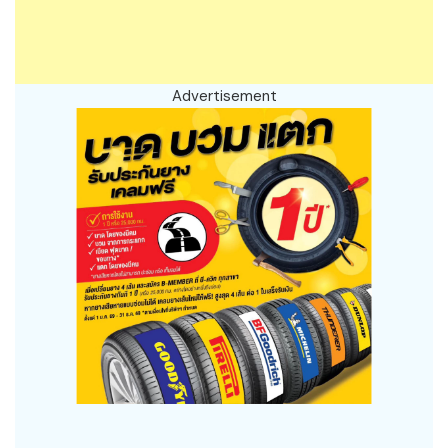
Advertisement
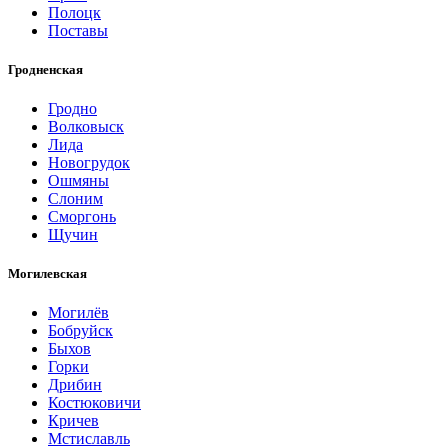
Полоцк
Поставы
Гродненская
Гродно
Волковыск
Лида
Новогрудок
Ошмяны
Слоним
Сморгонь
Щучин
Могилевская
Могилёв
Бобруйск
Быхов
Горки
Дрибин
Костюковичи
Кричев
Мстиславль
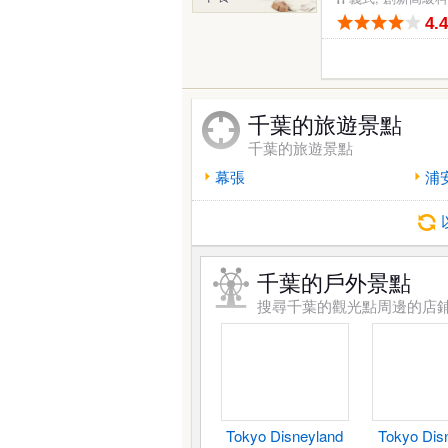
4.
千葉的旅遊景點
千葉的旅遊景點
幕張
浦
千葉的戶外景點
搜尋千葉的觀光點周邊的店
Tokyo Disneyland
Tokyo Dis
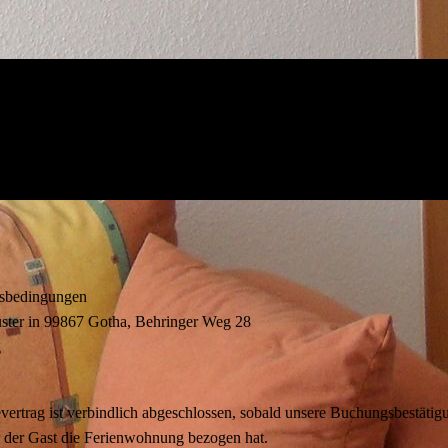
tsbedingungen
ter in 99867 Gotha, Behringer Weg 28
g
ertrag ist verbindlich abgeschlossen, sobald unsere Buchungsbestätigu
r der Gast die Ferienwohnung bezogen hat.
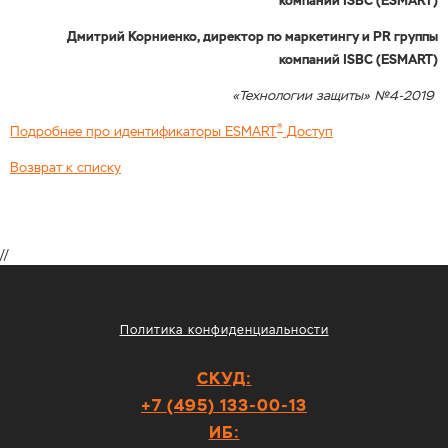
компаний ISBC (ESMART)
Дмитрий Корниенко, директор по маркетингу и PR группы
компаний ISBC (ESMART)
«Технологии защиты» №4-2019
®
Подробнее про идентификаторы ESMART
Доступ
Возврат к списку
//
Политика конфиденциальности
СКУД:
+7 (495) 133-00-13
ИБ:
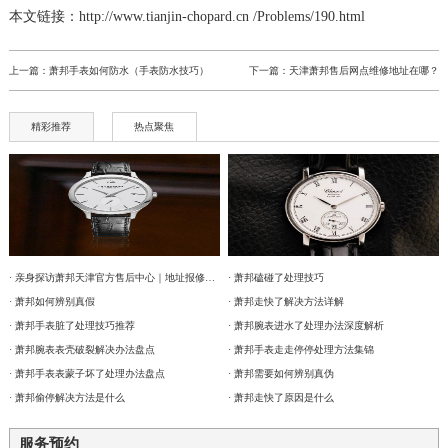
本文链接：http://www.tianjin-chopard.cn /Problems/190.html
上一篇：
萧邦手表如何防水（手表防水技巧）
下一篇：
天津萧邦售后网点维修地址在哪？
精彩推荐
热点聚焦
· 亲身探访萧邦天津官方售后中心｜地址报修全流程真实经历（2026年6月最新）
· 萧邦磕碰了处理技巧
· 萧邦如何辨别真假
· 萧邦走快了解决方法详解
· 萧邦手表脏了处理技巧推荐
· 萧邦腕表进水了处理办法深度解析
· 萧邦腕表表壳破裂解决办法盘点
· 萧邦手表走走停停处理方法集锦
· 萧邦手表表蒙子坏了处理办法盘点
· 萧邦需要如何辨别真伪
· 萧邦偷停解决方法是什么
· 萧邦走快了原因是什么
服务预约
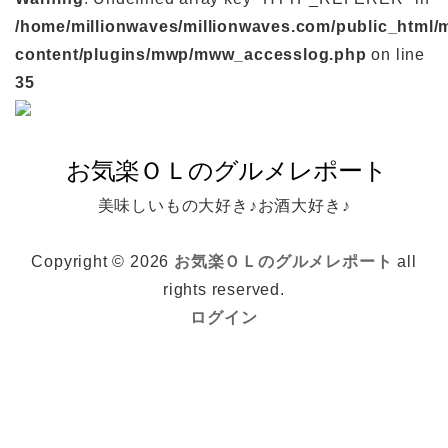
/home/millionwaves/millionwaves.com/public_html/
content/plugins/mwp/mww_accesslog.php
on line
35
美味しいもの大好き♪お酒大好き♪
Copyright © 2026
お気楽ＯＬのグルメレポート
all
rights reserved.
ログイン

*PROBLEM DESCRIPTION*
Excluding every picture, set down the listing exactly.

*FINAL ANSWER*
Advertisement
Полоцк
Поставы
Гродненская
Гродно
Волковыск
Лида
Новогрудок
Ошмяны
Слоним
Сморгонь
Щучин
Могилевская
Могилёв
Бобруйск
Быхов
Горки
Дрибин
Костюковичи
Кричев
Мстиславль
4.
千葉的旅遊景點
千葉的旅遊景點
幕張
浦
千葉的戶外景點
搜尋千葉的觀光點周邊的店
Tokyo Disneyland
Tokyo Dis
tsbedingungen
ter in 99867 Gotha, Behringer Weg 28
g
ertrag ist verbindlich abgeschlossen, sobald unsere Buchungsbestätigu
r der Gast die Ferienwohnung bezogen hat.
компаний ISBC (ESMART)
Дмитрий Корниенко, директор по маркетингу и PR группы
компаний ISBC (ESMART)
«Технологии защиты» №4-2019
®
Подробнее про идентификаторы ESMART
Доступ
Возврат к списку
//
Политика конфиденциальности
СКУД:
+7 (495) 133-00-13
ИБ:
本文链接：http://www.tianjin-chopard.cn /Problems/190.html
上一篇：
萧邦手表如何防水（手表防水技巧）
下一篇：
天津萧邦售后网点维修地址在哪？
精彩推荐
热点聚焦
· 亲身探访萧邦天津官方售后中心｜地址报修全流程真实经历（2026年6月最新）
· 萧邦磕碰了处理技巧
· 萧邦如何辨别真假
· 萧邦走快了解决方法详解
· 萧邦手表脏了处理技巧推荐
· 萧邦腕表进水了处理办法深度解析
· 萧邦腕表表壳破裂解决办法盘点
· 萧邦手表走走停停处理方法集锦
· 萧邦手表表蒙子坏了处理办法盘点
· 萧邦需要如何辨别真伪
· 萧邦偷停解决方法是什么
· 萧邦走快了原因是什么
服务预约
/home/millionwaves/millionwaves.com/public_html/
content/plugins/mwp/mww_accesslog.php
on line
35
美味しいもの大好き♪お酒大好き♪
Copyright © 2026
お気楽ＯＬのグルメレポート
all
rights reserved.
ログイン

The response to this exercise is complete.